YPG supporters have posted photographs of Kurdish fighters in combat at the base on social media sites. Malahefji claims the YPG received arms supplies from Damascus and Moscow months ago. In December, he says, a series of Syrian government and Russian helicopters flying in and out of the Kurdish enclave of Afrin, near Menagh, were believed to be ferrying in weapons.
Operations by YPG forces and their allies in northern Syria the past few days have complicated the defenses the FSA and Islamist militias have tried to mount. “The YPG is acting as a spoiler tactically,” says General Idris, who believes the Syrian Kurds are facilitating the regime’s forces. “They say they are not coordinating with the regime, but that is a lie,” he claims.

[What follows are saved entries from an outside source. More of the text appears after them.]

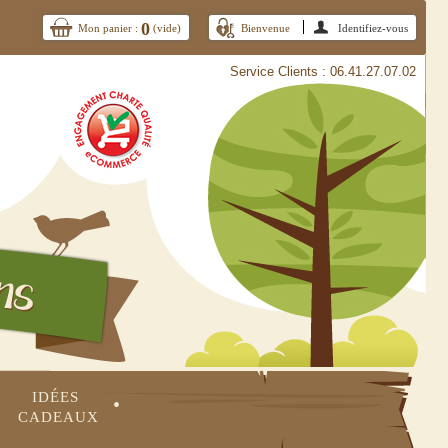
0
Mon panier :
(vide)
Bienvenue
Identifiez-vous
Service Clients : 06.41.27.07.02
IDÉES 
•
CADEAUX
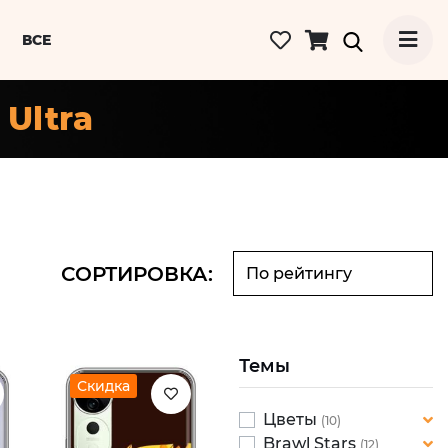
ВСЕ
 Ultra
СОРТИРОВКА:
Темы
Скидка
Цветы
(10)
Brawl Stars
Ромашки
(12)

“Many months ago, going back to the start of the war, the regime forces withdrew from Kurdish towns, handing control over to the YPG. At the time, Assad was weak and didn’t want a confrontation with the Kurds. Defectors say there was a deal cut for Damascus to accept a semi-autonomous Kurdistan in northeast Syria in the event he won.”
'No deal with Assad'
Salih Muslim, the leader of the Democratic Union Party, or PYD, which dominates the YPG, has denied the rebels' claims in several interviews with VOA over the past three years, and he maintains no deal was struck with Damascus.
A senior EU diplomat, though, told VOA Wednesday that he is no doubt that this week there has been close collaboration between the YPG and Damascus. “Of course, they are coordinating. The Kurds will do anything that will further their interests and national identity and bring them closer to get a small state,” he says.
Whatever the truth, rebels and opposition activists say YPG has also been fighting FSA and Islamist units around the Kurdish enclave of Afrin and on the northwestern outskirts of Aleppo. Earlier this week YPG fighters seized 460 tons of wheat intended for the Syrian Coalition from a silo at Alqamiya village, the activists say.
YPG commanders in Afrin say their operations are of a humanitarian nature, and that by expanding their territory they are in fact blocking government forces from making further advances. In a bid to avoid being hit by Russian warplanes, locals in at least two villages invited the YPG to occupy them. YPG commanders issued a statement Wednesday saying they are ready to meet the call of all civilians who request that the YPG secure their villages.
That, the rebels say, is doing Assad’s work for him.